In children with uncomplicated minor head injuries the risk of intra cranial bleeding over the next year is rare at 2 cases per 1 million. In some cases transient neurological disturbances may occur, lasting minutes to hours. Malignant post traumatic cerebral swelling can develop unexpectedly in stable patients after an injury, as can post traumatic seizures. Recovery in children with neurologic deficits will vary. Children with neurologic deficits who improve daily are more likely to recover, while those who are vegetative for months are less likely to improve. Most patients without deficits have full recovery. However, persons who sustain head trauma resulting in unconsciousness for an hour or more have twice the risk of developing Alzheimer's disease later in life.

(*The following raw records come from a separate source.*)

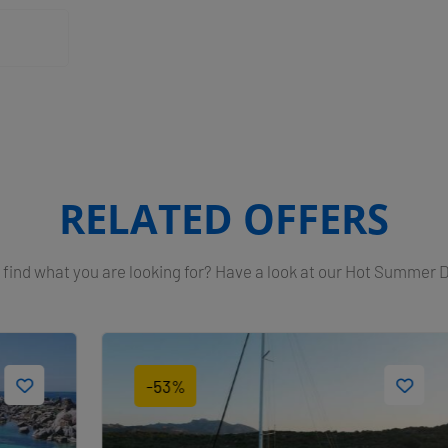
RELATED OFFERS
 find what you are looking for? Have a look at our Hot Summer 
-53%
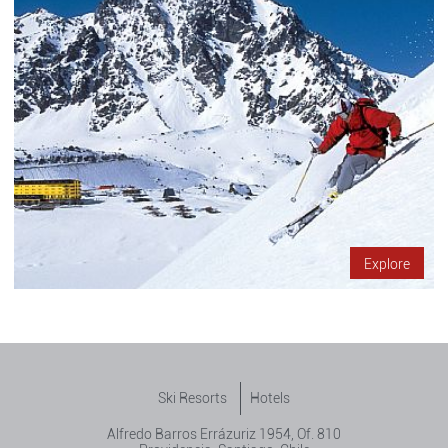
Explore
Ski Resorts
Hotels
Alfredo Barros Errázuriz 1954, Of. 810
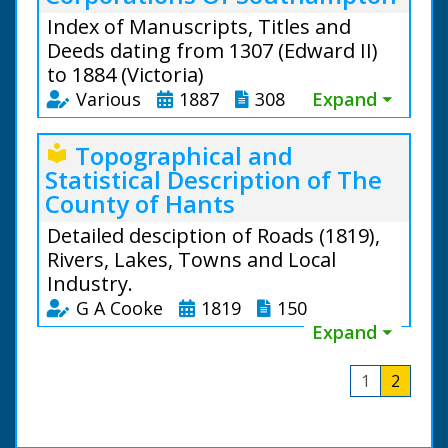
Index of Manuscripts, Titles and
Deeds dating from 1307 (Edward II)
to 1884 (Victoria)
Various
1887
308
Expand ⏷
Topographical and
local_library
Statistical Description of The
County of Hants
Detailed desciption of Roads (1819),
Rivers, Lakes, Towns and Local
Industry.
G A Cooke
1819
150
Expand ⏷
1
2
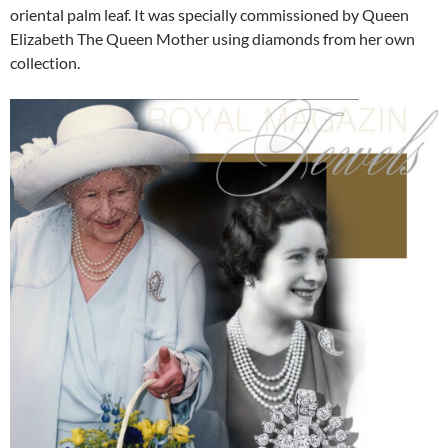
oriental palm leaf. It was specially commissioned by Queen
Elizabeth The Queen Mother using diamonds from her own
collection.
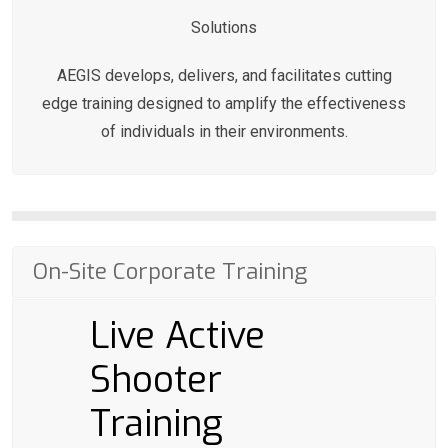
Solutions
AEGIS develops, delivers, and facilitates cutting
edge training designed to amplify the effectiveness
of individuals in their environments.
On-Site Corporate Training
Live Active
Shooter
Training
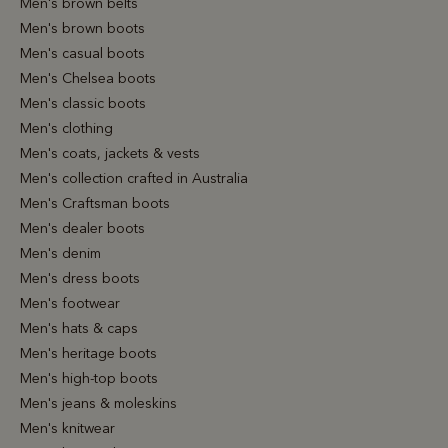
Men's brown belts
Men's brown boots
Men's casual boots
Men's Chelsea boots
Men's classic boots
Men's clothing
Men's coats, jackets & vests
Men's collection crafted in Australia
Men's Craftsman boots
Men's dealer boots
Men's denim
Men's dress boots
Men's footwear
Men's hats & caps
Men's heritage boots
Men's high-top boots
Men's jeans & moleskins
Men's knitwear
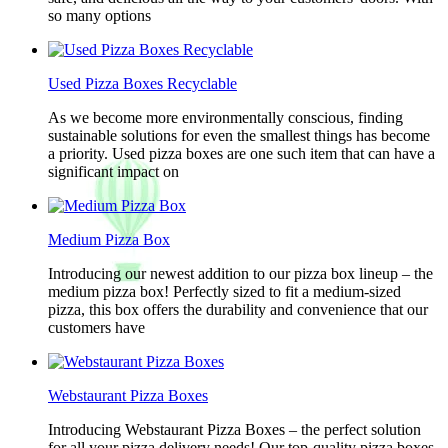
so many options
Used Pizza Boxes Recyclable
As we become more environmentally conscious, finding
sustainable solutions for even the smallest things has become
a priority. Used pizza boxes are one such item that can have a
significant impact on
Medium Pizza Box
Introducing our newest addition to our pizza box lineup – the
medium pizza box! Perfectly sized to fit a medium-sized
pizza, this box offers the durability and convenience that our
customers have
Webstaurant Pizza Boxes
Introducing Webstaurant Pizza Boxes – the perfect solution
for all your pizza delivery needs! Our top-quality pizza boxes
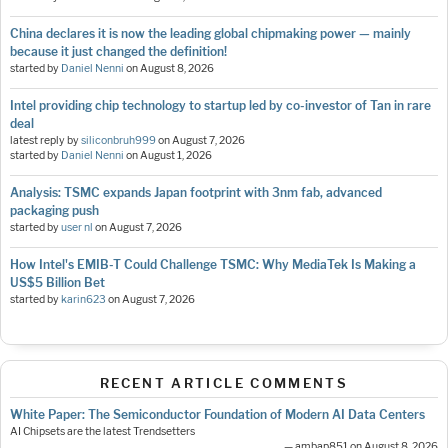
China declares it is now the leading global chipmaking power — mainly
because it just changed the definition!
started by
Daniel Nenni
on
August 8, 2026
Intel providing chip technology to startup led by co-investor of Tan in rare
deal
latest reply by
siliconbruh999
on
August 7, 2026
started by
Daniel Nenni
on
August 1, 2026
Analysis: TSMC expands Japan footprint with 3nm fab, advanced
packaging push
started by
user nl
on
August 7, 2026
How Intel's EMIB-T Could Challenge TSMC: Why MediaTek Is Making a
US$5 Billion Bet
started by
karin623
on
August 7, 2026
RECENT ARTICLE COMMENTS
White Paper: The Semiconductor Foundation of Modern AI Data Centers
AI Chipsets are the latest Trendsetters
— ambap851 on August 8, 2026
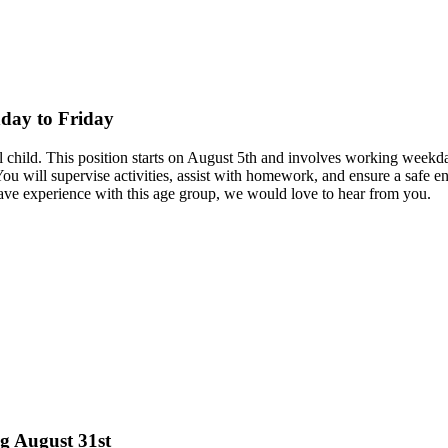
nday to Friday
hool child. This position starts on August 5th and involves working we
You will supervise activities, assist with homework, and ensure a safe e
ave experience with this age group, we would love to hear from you.
ng August 31st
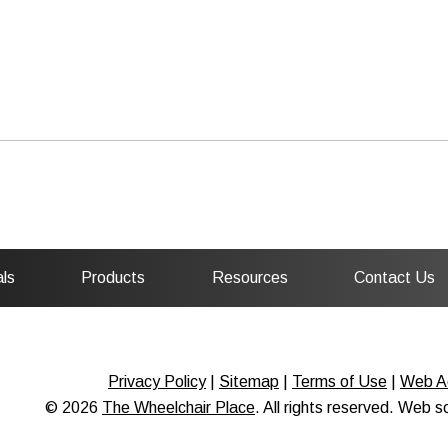
ls
Products
Resources
Contact Us
Privacy Policy
|
Sitemap
|
Terms of Use
|
Web Ac
© 2026
The Wheelchair Place
. All rights reserved. Web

Head injury may be associated with a neck injury. Bruises on the back or neck, neck pain, or pain radiating to the arms are signs of cervical spine injury and merit spinal immobilization via application of a cervical collar and possibly a long board. If the neurological exam is normal this is reassuring. Reassessment is needed if there is a worsening headache, seizure, one sided weakness, or has persistent vomiting.
To combat overuse of Head CT Scans yielding negative intracranial hemorrhage, which unnecessarily expose patients to radiation and increase time in the hospital and cost of the visit, multiple clinical decision support rules have been developed to help clinicians weigh the option to scan a patient with a head injury. Among these are the Canadian Head CT rule, the PECARN Head Injury/Trauma Algorithm, and the New Orleans/Charity Head Injury/Trauma Rule all help clinicians make these decisions using easily obtained information and noninvasive practices.
Brain injuries are very hard to predict in outcome. Many tests and specialists are needed to determine the likelihood of the prognosis. People with minor brain damage can have debilitating side effects; not just severe brain damage has debilitating effects. The side- effects of a brain injury depend on location and the body’s response to injury. Even a mild concussion can have long term effects that may not resolve.
The foundation for understanding human behavior and brain injury can be attributed to the case of Phineas Gage and the famous case studies by Paul Broca. The first case study on Phineas Gage’s head injury is one of the most astonishing brain injuries in history. In 1848, Phineas Gage was paving way for a new railroad line when he encountered an accidental explosion of a tamping iron straight through his frontal lobe. Gage observed to be intellectually unaffected but exemplified post injury behavioral deficits. These deficits include: becoming sporadic, disrespectful, extremely profane, and gave no regard for other workers. Gage started having seizures in February 1860, dying only four months later on May 21, 1860.
Ten years later, Paul Broca examined two patients exhibiting impaired speech due to frontal lobe injuries. Broca’s first patient lacked productive speech. He saw this as an opportunity to address language localization. It wasn't until Leborgne, formally known as "tan", died when Broca confirmed the frontal lobe lesion from an autopsy. The second patient had similar speech impairments, supporting his findings on language localization. The results of both cases became a vital verification of the relationship between speech and the left cerebral hemisphere. The affected areas are known today as Broca’s area and Broca’s Aphasia.
A few years later, a German neuroscientist, Carl Wernicke, consulted on a stroke patient. The patient experienced neither speech nor hearing impairments, but suffered from a few brain deficits. These deficits included: lacking the ability to comprehend what was spoken to him and the words written down. After his death, Wernicke examined his autopsy that found a lesion located in the left temporal region. This area became known as Wernicke's area. Wernicke later hypothesized the relationship between Wernicke's area and Broca's area, which was proven fact.